The Story of Kootenay Lake

The Story of Kootenay Lake

The Nelson and Kootenay Lake region may be one of the rarest ecosystems on the planet. Sweeping alpine tundra, regal mountain tops and glaciated valleys blanket a unique inland temperate zone, surging with life. Home to ancient forests and iconic keystone species including the grizzly bear and Kokanee salmon, the area feeds species with oceanic affinities. Before the glacier retreated in this area, river ways and large lakes of meltwater provided a path for Sockeye salmon to move from the Pacific Ocean up the Columbia River and into the lakes of the interior, including Kootenay Lake. Ten to twelve thousand years ago, the glacier that shaped the Kootenay Lake retreated and drained away to its current size today, extending up to 150m deep and 4km at its widest point. It is divided into four sections: North End, West Arm, Main Lake and South End. Today, Kootenay Lake is part of a watershed that flows across the international U.S. border and is the largest natural lake in southern British Columbia.

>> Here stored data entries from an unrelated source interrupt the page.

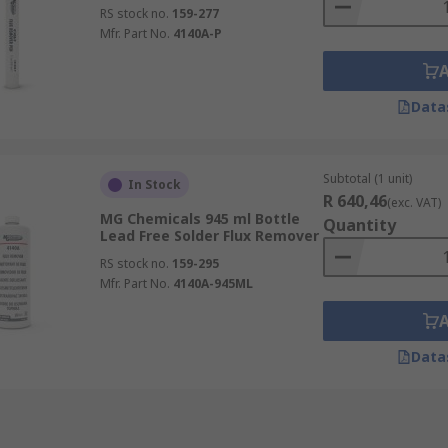
RS stock no.
159-277
Mfr. Part No.
4140A-P
Data
Subtotal (1 unit)
In Stock
R 640,46
(exc. VAT)
MG Chemicals 945 ml Bottle
Quantity
Lead Free Solder Flux Remover
RS stock no.
159-295
Mfr. Part No.
4140A-945ML
Data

Here in this aquatic ecosystem surrounded by the precipitous jagged peaks of the Purcell and Selkirk mountains, species have adapted to a freshwater existence, resulting in unique, genetically distinct populations. The glacial movement formed peaks and valleys, creating the natural barrier of Bonnington Falls (now the site of Bonnington Dam) in the western arm of Kootenay Lake. The falls stopped species like Sockeye salmon from migrating to the ocean and brought a landlocked “salmon of the mountains'' into existence; the Kokanee. Now the name of 14 geographical features in B.C., including the beautiful Kokanee Glacier Provincial Park, the word comes from the Sinixt interior Salish word, kekeni, meaning “red fish”. Yakskekeni is a Sinixt place name that means “place of many redfish'' and thousands of these strikingly beautiful fish can be witnessed spawning in nearby creeks as temperatures drop each fall. The rivers and streams that flow into Kootenay Lake are teeming with life. Twenty-two fish species currently live in Kootenay Lake, including the largest fresh-water fish in North America - the ancient White Sturgeon, and Kokanee’s only predator - the largest rainbow trout in the world, the Gerrard Trout.

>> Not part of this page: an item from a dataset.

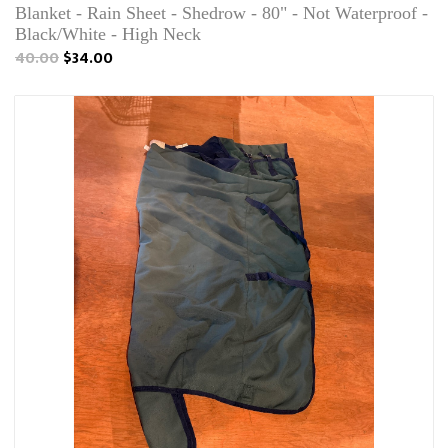
Blanket - Rain Sheet - Shedrow - 80" - Not Waterproof -
Black/White - High Neck
40.00
$34.00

A place where otters play, ospreys dive and eagles nest, Kootenay Lake is a living landscape with a rich history. One of the best ways to catch a glimpse of the diverse wildlife in our mountain paradise is to explore by paddleboard, canoe, kayak, small fishing boat, or dock your sailboat at one of our many marinas. If you’re ready to grab a paddle, travellers can bring their own gear or join a guided tour with a local operator. Kaslo Adventure Centre runs a variety of tours and has rentals downtown Kaslo. Hellman Canoe and Kayak also has a well-stocked retail store and specializes in kayak, canoe and stand up paddle board (SUP) rentals all year round. At Rotary Lakeside Park through the summer months, the Nelson and District Community Complex rents kayaks and SUP boards by the hour, while Nelson Paddleboard & Kayak Rentals is on site at the Prestige Lakeside Resort. Whichever water vessel you choose for exploring the region, tread lightly, safely, and with respect for these special creatures.